Locate the line containing "0.9840056944751717" in the material below; repeat it and every line after it, exactly as written.
Provided data below:
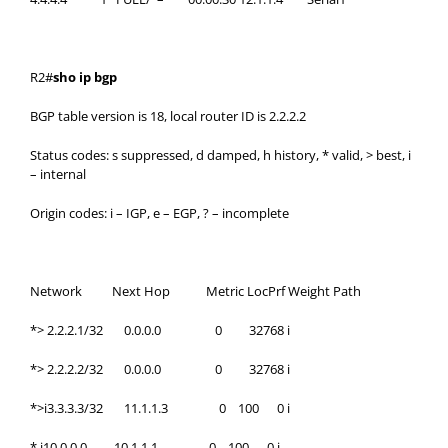
R2#
sho ip bgp
BGP table version is 18, local router ID is 2.2.2.2
Status codes: s suppressed, d damped, h history, * valid, > best, i
– internal
Origin codes: i – IGP, e – EGP, ? – incomplete
Network Next Hop Metric LocPrf Weight Path
*> 2.2.2.1/32 0.0.0.0 0 32768 i
*> 2.2.2.2/32 0.0.0.0 0 32768 i
*>i3.3.3.3/32 11.1.1.3 0 100 0 i
* i10.0.0.0 10.1.1.1 0 100 0 i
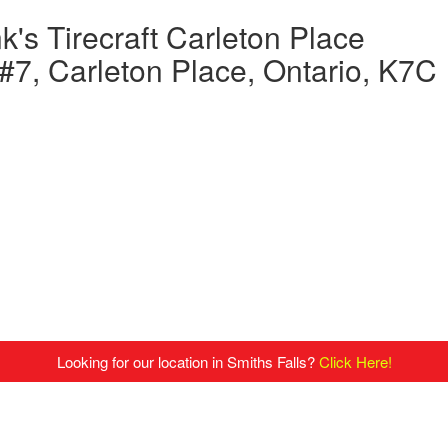
's Tirecraft Carleton Place
7, Carleton Place, Ontario, K7C
Looking for our location in Smiths Falls?
Click Here!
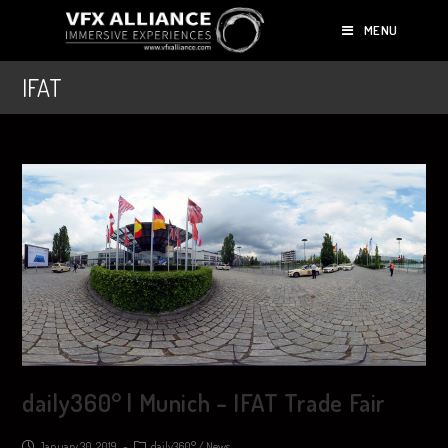
MENU
IFAT
daily360° | Munich – IFAT Trade Fair
January 30, 2019
daily360°
/
News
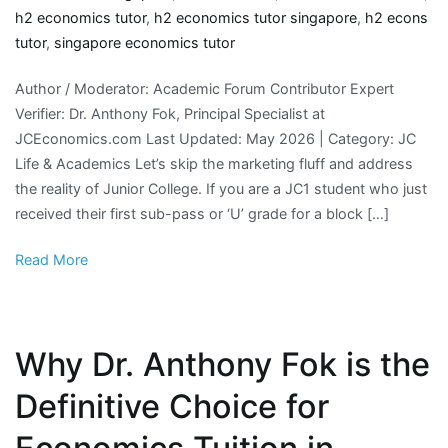
h2 economics tutor
,
h2 economics tutor singapore
,
h2 econs
tutor
,
singapore economics tutor
Author / Moderator: Academic Forum Contributor Expert
Verifier: Dr. Anthony Fok, Principal Specialist at
JCEconomics.com Last Updated: May 2026 | Category: JC
Life & Academics Let’s skip the marketing fluff and address
the reality of Junior College. If you are a JC1 student who just
received their first sub-pass or ‘U’ grade for a block […]
Read More
Why Dr. Anthony Fok is the
Definitive Choice for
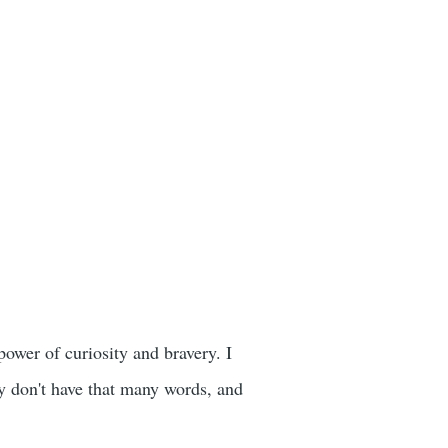
power of curiosity and bravery. I
hey don't have that many words, and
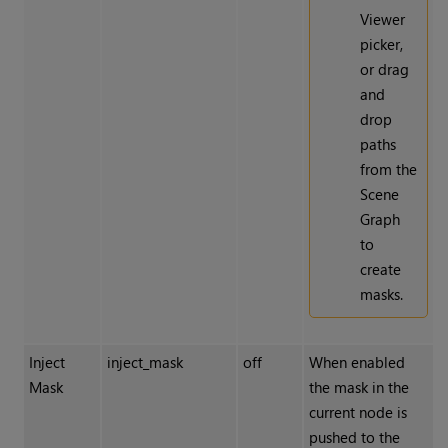
Viewer
picker,
or drag
and
drop
paths
from the
Scene
Graph
to
create
masks.
Inject
inject_mask
off
When enabled
Mask
the mask in the
current node is
pushed to the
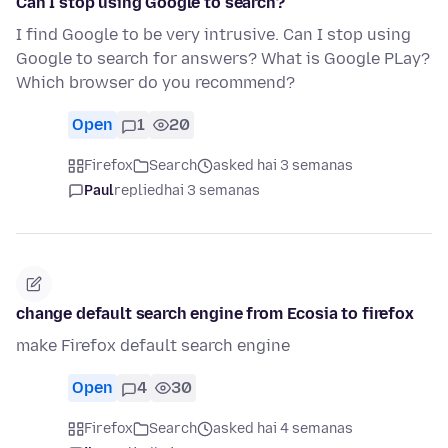
Can I stop using Google to search?
I find Google to be very intrusive. Can I stop using
Google to search for answers? What is Google PLay?
Which browser do you recommend?
Open
1
20
Firefox
Search
asked hai 3 semanas
Paul
replied
hai 3 semanas
change default search engine from Ecosia to firefox
make Firefox default search engine
Open
4
30
Firefox
Search
asked hai 4 semanas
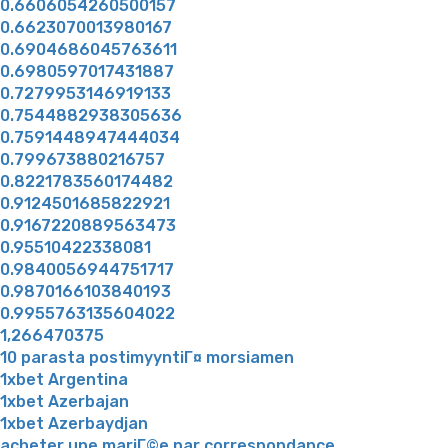
0.6606054260500157
0.6623070013980167
0.6904686045763611
0.6980597017431887
0.7279953146919133
0.7544882938305636
0.7591448947444034
0.799673880216757
0.8221783560174482
0.9124501685822921
0.9167220889563473
0.95510422338081
0.9840056944751717
0.9870166103840193
0.9955763135604022
1,266470375
10 parasta postimyyntiГ¤ morsiamen
1xbet Argentina
1xbet Azerbajan
1xbet Azerbaydjan
acheter une mariГ©e par correspondance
End of Provided data.
Reply ->
0.9840056944751717
0.9870166103840193
0.9955763135604022
1,266470375
10 parasta postimyyntiГ¤ morsiamen
1xbet Argentina
1xbet Azerbajan
1xbet Azerbaydjan
acheter une mariГ©e par correspondance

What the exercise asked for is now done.